月と歩いた。

月の満ち欠けのように、毎日ぼちぼちと歩く私。
明日はもう少し、先へ。

サギサワさんのこと

2020-07-09 | 
好きな作家を問われたら、ベスト10くらいには入ってくるのが鷺沢萠さんだ。

彼女のデビュー作は「川べりの道」1987年(昭和62年)。
この作品が第64回文学界新人賞を受賞し、彼女は女子大生小説家としてデビューした。
受賞が史上最年少であったことや、ちょっと目を引くようなきれいな顔立ちから、当時はかなり注目された。

私もデビュー作の入った「帰れぬ人々」という単行本を読み、衝撃を受けた。
私よりたった3歳上(姉ちゃんと同じやん!)。それでこんなものを書けるのだと。
また、その作風が私の気に入った。
純文学なのに、現代風のニュアンスもあって。まさにその当時の自分が書きたかったものだった。
好き、憧れ、面白い、素敵、もっと読みたい。
そんなポジティブな感情が9割。
あとの1割は、悔しい、なんでやねん、自分もこんなん書きたいねん、書かれへんやん・・・だった。

ポジティブが9割なのだから、私は彼女の作品に夢中になって、とにかく新作が出れば買い求めた。
そして今も、1冊も捨てずに置いている。



これ以外にも、文庫が何冊か。

少し前に、Facebookでまわってきた「7日間ブックカバーチャレンジ」。
毎日1冊だけ、ブックカバーを撮ってアップするというもの(本の説明はなくてOK)。
たった7冊!
それは、本を心の拠り所としてきた身としては難しい選択だった。
最後まで悩んだ中にあったのが、鷺沢さんの「果実の舟を川に流して」だった。
ただし、この作品は「葉桜の日」というタイトルで出版されている本の中に入っている。
そして、候補にはあがったものの、もう四半世紀読み返したことがない作品でもあったため、最終選考からは外れた。
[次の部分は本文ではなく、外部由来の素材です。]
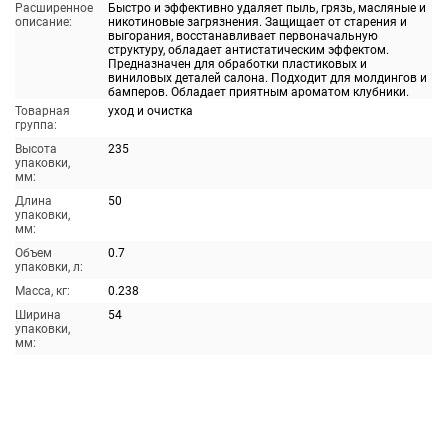
Расширенное
Быстро и эффективно удаляет пыль, грязь, масляные и
описание:
никотиновые загрязнения. Защищает от старения и
выгорания, восстанавливает первоначальную
структуру, обладает антистатическим эффектом.
Предназначен для обработки пластиковых и
виниловых деталей салона. Подходит для молдингов и
бамперов. Обладает приятным ароматом клубники.
Товарная
уход и очистка
группа:
Высота
235
упаковки,
мм:
Длина
50
упаковки,
мм:
Объем
0.7
упаковки, л:
Масса, кг:
0.238
Ширина
54
упаковки,
мм:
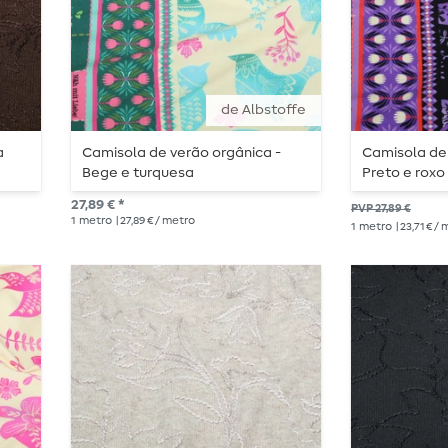
de Albstoffe
a
Camisola de verão orgânica -
Camisola de
Bege e turquesa
Preto e roxo
27,89 € *
PVP 27,89 €
1
metro
| 27,89 € / metro
1
metro
| 23,71 € /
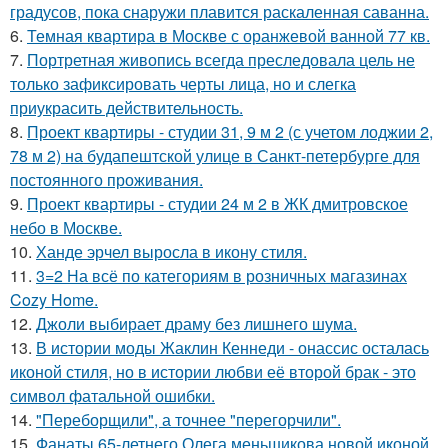
градусов, пока снаружи плавится раскаленная саванна.
6.
Темная квартира в Москве с оранжевой ванной 77 кв.
7.
Портретная живопись всегда преследовала цель не
только зафиксировать черты лица, но и слегка
приукрасить действительность.
8.
Проект квартиры - студии 31, 9 м 2 (с учетом лоджии 2,
78 м 2) на будапештской улице в Санкт-петербурге для
постоянного проживания.
9.
Проект квартиры - студии 24 м 2 в ЖК дмитровское
небо в Москве.
10.
Ханде эрчел выросла в икону стиля.
11.
3=2 На всё по категориям в розничных магазинах
Cozy Home.
12.
Джоли выбирает драму без лишнего шума.
13.
В истории моды Жаклин Кеннеди - онассис осталась
иконой стиля, но в истории любви её второй брак - это
символ фатальной ошибки.
14.
"Переборщили", а точнее "перегорчили".
15.
Фанаты 65-летнего Олега меньшикова новой иконой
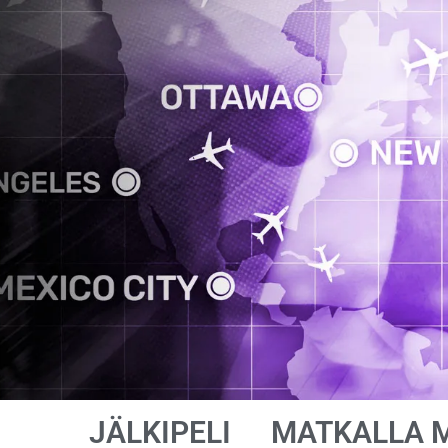
JÄLKIPELI
MATKALLA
なぜこの作品をこんなに好きなのに、四半世紀も読まずにいたのかといえば、20歳くらいだった私が打ちのめされたからだ。
あの頃、私は本気で作家になりたいと思っていた。
だから、自分とそれほど年齢が変わらない彼女が文壇に出てきた時の衝撃はすごかった。
憧れたし、打ちひしがれもした。
特に、この「果実の舟を川に流して」を読んだ時に、ああ、同年代でこんな作品を書く人がいるんだ。それじゃ、もう私みたいな凡人がどんなに努力したって無駄だなと思った。
突っ伏して、頭を上げることができなかった。これはまさに自分が書きたいと思っていた世界観だった。

そして、作家をあきらめた。

数年後、鷺沢さんが自害されたとニュースで知った時はショックだったけれど、なんとなく予想していたような気もした。
「なんであの人が・・・」みたいな感じはなかった。
尾崎豊の死を知った時に似ていたかもしれない。
悲しいし、生きていてほしかったし、もっと作品を感じたかったけれど、仕方ないと認める自分もいて。
彼女は若くして、あまりにも世の中を繊細に表現しすぎていた。

先日、四半世紀ぶりにこの作品を手に取り、ページを開いてみた。
20代前半の女性が書く瑞々しさ、少し道を外した人が生きる様を真摯に見つめる眼差しの鋭さを感じた。
だけど、あの頃の私が受けたような衝撃はなかった。
打ちのめされて、もう立ち上がれない。いわばノックダウンのような、そんな衝撃はなかった。
それがあると警戒していただけに、あれ?と思った。あの時は確かにあったのだけど。

いい作品だったことに変わりはない。
でも、衝撃がなかったのは、私が年をとったということなのか。時代が進んだということなのか。
あの打ちのめされる感覚が怖くてずっと読んでいなかったのに、拍子抜けした。

それで思った。
例えば、村上春樹の名作「ノルウェイの森」を、今、20歳の若者が初めて読んでどう思うのか。
10人読んだら、数人は気に入ってくれるかもしれないけれど、それは私がリアルタイムであの作品に出会った時の感情とは絶対に違う。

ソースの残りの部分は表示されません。